Wednesday's newspaper headlines

9:14 am on 28 April 2010

Drug swoop targets indoor gardening stores; Blair Peach report revealed after 30 years; liquor reforms loom.

NZ Herald

The paper leads with police raids on indoor gardening stores targeting businesses responsible for the commercial sale of cannabis growing equipment. As part of Operation Lime, police swooped on 35 businesses and around 100 homes. They say more than 250 suspects were arrested, and 750 charges are likely to be laid.

New Zealand protester Blair Peach was almost certainly killed by the London Metropolitan police at a demonstration in 1979 according to a secret internal police report made public in the UK. Relatives and family members have been campaigning for almost 30 years alleging police brutality and a cover-up.

Dominion Post

The Dominion Post also leads with the arrest of staff, managers and customers of a well-known chain of horticulture shops, which the paper describes as a massive crackdown designed to break the backbone of the $800 million cannabis industry.
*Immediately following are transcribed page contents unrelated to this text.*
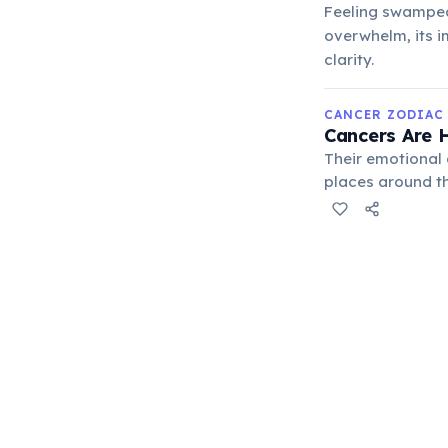
Feeling swamped
overwhelm, its i
clarity.
CANCER ZODIAC
Cancers Are H
Their emotional
places around th
means they can 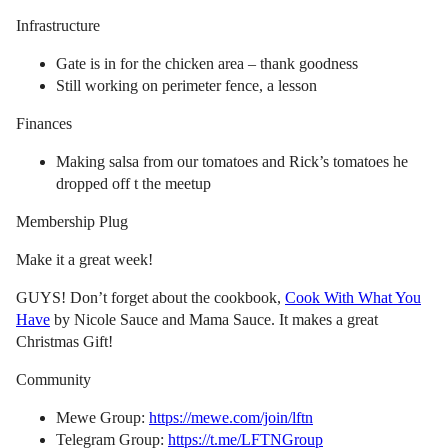
Infrastructure
Gate is in for the chicken area – thank goodness
Still working on perimeter fence, a lesson
Finances
Making salsa from our tomatoes and Rick’s tomatoes he
dropped off t the meetup
Membership Plug
Make it a great week!
GUYS! Don’t forget about the cookbook,
Cook With What You
Have
by Nicole Sauce and Mama Sauce. It makes a great
Christmas Gift!
Community
Mewe Group:
https://mewe.com/join/lftn
Telegram Group:
https://t.me/LFTNGroup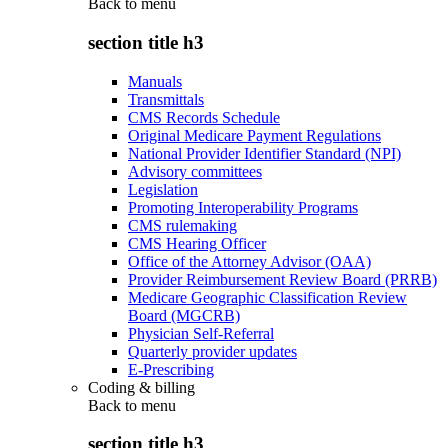
Back to
menu
section title h3
Manuals
Transmittals
CMS Records Schedule
Original Medicare Payment Regulations
National Provider Identifier Standard (NPI)
Advisory committees
Legislation
Promoting Interoperability Programs
CMS rulemaking
CMS Hearing Officer
Office of the Attorney Advisor (OAA)
Provider Reimbursement Review Board (PRRB)
Medicare Geographic Classification Review
Board (MGCRB)
Physician Self-Referral
Quarterly provider updates
E-Prescribing
Coding & billing
Back to
menu
section title h3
A P dealer astounded police when he walked into the New Plymouth station and handed himself in. Leith Castle, 36, turned up just before 5pm on Tuesday with ten $200 bags of the class A drug, a glass pipe used to smoke it, two bags of cannabis and gave it to the head of the CIB drug squad.

The Press.

Liquor reform legislation will go to Cabinet within weeks recommending sweeping changes, including a nation-wide closing time and raising the alcohol purchase age to 20.
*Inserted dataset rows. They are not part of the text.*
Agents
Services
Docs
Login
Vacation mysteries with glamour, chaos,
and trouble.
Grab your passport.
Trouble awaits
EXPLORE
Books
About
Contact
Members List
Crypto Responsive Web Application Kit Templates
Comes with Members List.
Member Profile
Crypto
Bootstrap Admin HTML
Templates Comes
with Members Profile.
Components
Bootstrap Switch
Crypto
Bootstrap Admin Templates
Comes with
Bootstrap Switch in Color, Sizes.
Stallholders at the Christchurch Arts Centre say they have been given less than six months to move and make way for car-parking. A group representing 103 stallholders say it was told of the plans by the Arts Centre business manager and market manager at a meeting last week.

Otago Daily Times

Supporters of the liquor proposals are hopeful they will change New Zealanders attitude to drinking, reduce crime and improve health. Opponents argue it does little to address binge drinking.

Dunedin City Council is considering rules which would force some rural residential holding owners to pick up droppings left behind by animals including sheep, pigs and goats.